With the pictures omitted, transcribe each line below exactly as it is.

___ Listed records ___

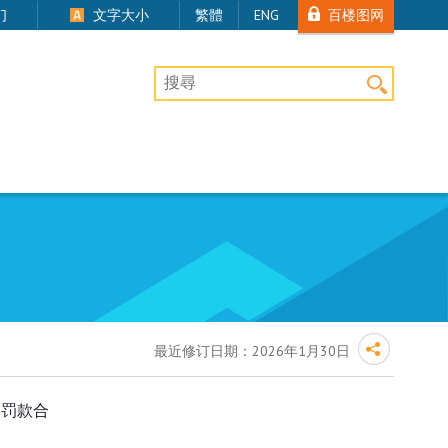
百楼图网
们
文字大小
繁體
ENG
桌上版网站搜寻
最近修订日期：
2026年1月30日
判罚款合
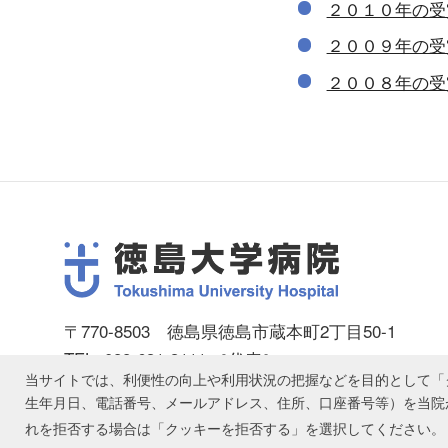
２０１０年の受
２００９年の受
２００８年の受
〒770-8503 徳島県徳島市蔵本町2丁目50-1
TEL: 088-631-3111 ［代表］
当サイトでは、利便性の向上や利用状況の把握などを目的として「ク
© 1998
-2026 Tokushima University Hospital
生年月日、電話番号、メールアドレス、住所、口座番号等）を当院
れを拒否する場合は「クッキーを拒否する」を選択してください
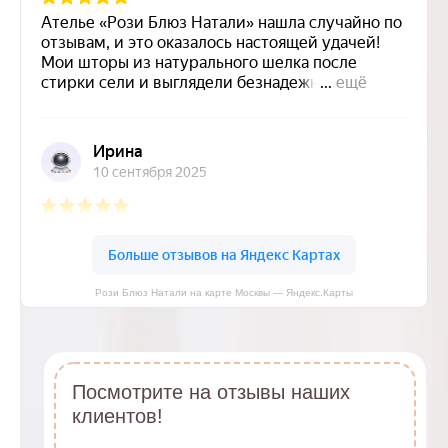
Рози Блюз Натали на карте Москвы — Яндекс.Карты
Посмотрите на отзывы наших
клиентов!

___

◆ Answer for this exercise ◆
百楼图网
们
文字大小
繁體
ENG
桌上版网站搜寻
最近修订日期：
2026年1月30日
判罚款合
２０１０年の受
２００９年の受
２００８年の受
〒770-8503 徳島県徳島市蔵本町2丁目50-1
TEL: 088-631-3111 ［代表］
当サイトでは、利便性の向上や利用状況の把握などを目的として「ク
© 1998
-2026 Tokushima University Hospital
生年月日、電話番号、メールアドレス、住所、口座番号等）を当院
れを拒否する場合は「クッキーを拒否する」を選択してください
Рози Блюз Натали на карте Москвы — Яндекс.Карты
Посмотрите на отзывы наших
клиентов!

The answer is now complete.